YgorClustering is a header-only C++ implementation of the DBSCAN clustering algorithm. The implementation is specifically based on the article "A Density-Based Algorithm for Discovering Clusters" by Martin Ester, Hans-Peter Kriegel, Jörg Sander, and Xiaowei Xu in 1996. DBSCAN is generally regarded as a reliable clustering technique compared with techniques such as k-means (which is, for example, unable to cluster concave clusters).

Implementations of other clustering techniques are planned. At the moment only (vanilla) DBSCAN is implemented. It uses Boost.Geometry R*-trees for fast indexing. It can cluster 20 million 2D datum in around an hour, or 20 thousand datum in seconds.


The source is available here and is released under a GPLv3 or later license. Please send questions or comments to . Or, even better, send a pull request ☺.

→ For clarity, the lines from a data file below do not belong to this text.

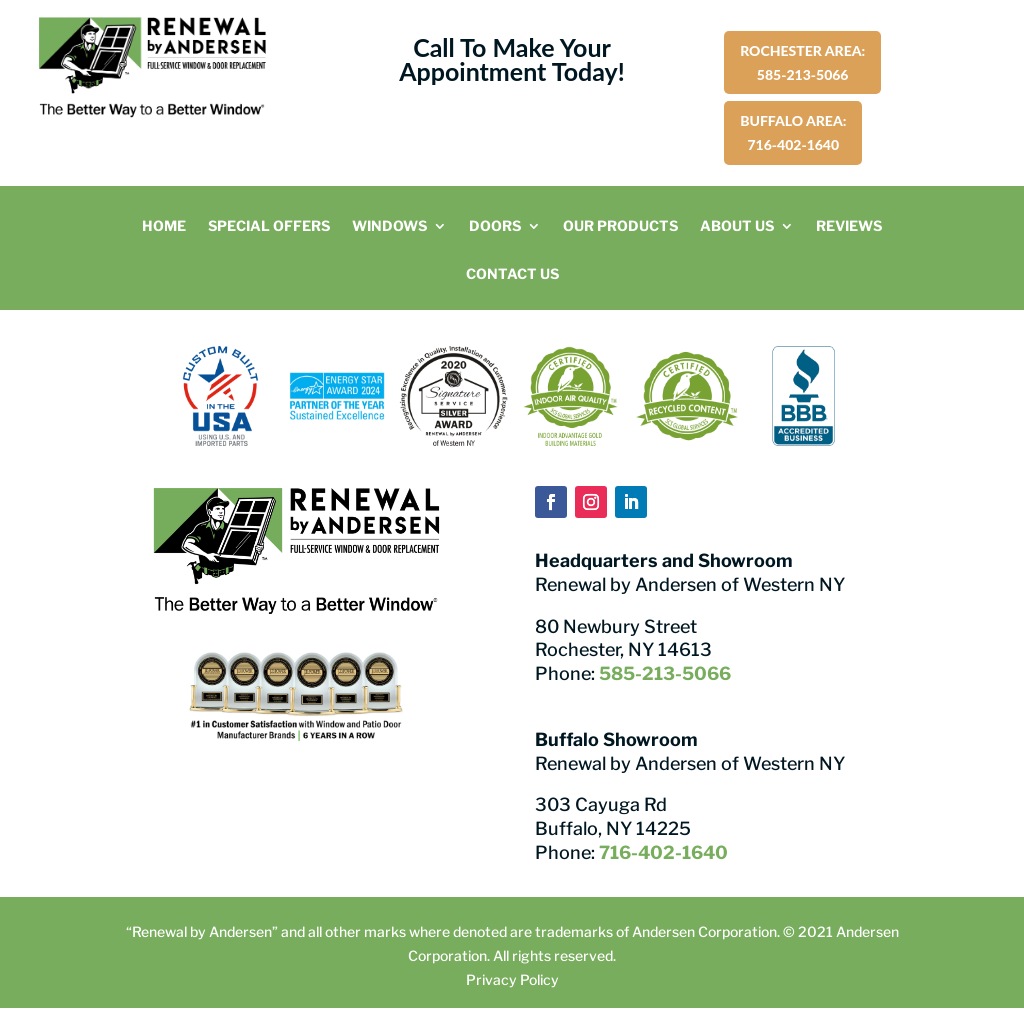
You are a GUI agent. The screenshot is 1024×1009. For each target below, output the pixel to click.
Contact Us (512, 274)
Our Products (620, 226)
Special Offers (269, 226)
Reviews (849, 226)
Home (164, 226)
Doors (495, 226)
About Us (737, 226)
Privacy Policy (512, 979)
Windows (389, 226)
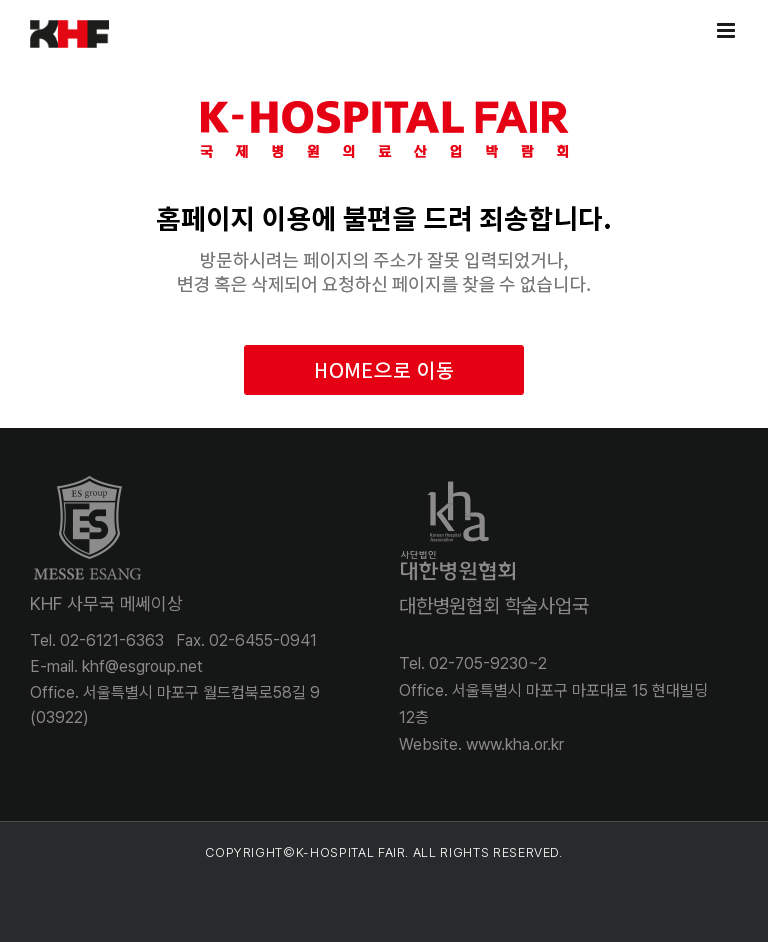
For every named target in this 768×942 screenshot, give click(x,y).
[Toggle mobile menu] (727, 30)
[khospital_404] (384, 75)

The included test programs perform clustering on various types of data. The fourth example uses Boost.Filesystem and Boost.DateTime to cluster a collection of photos based on the modification time. It can detect clusters of photos including vacations, rapid-fire photos, or multi-year photo-taking behaviour depending on the choice of tuning parameters.

The below video shows a simple 2D clustering example using random data. Different types of clusters are detected when the tuning parameters are tweaked; the video transitions between epsilon 4.5 and 6.0 (arbitrary spatial units).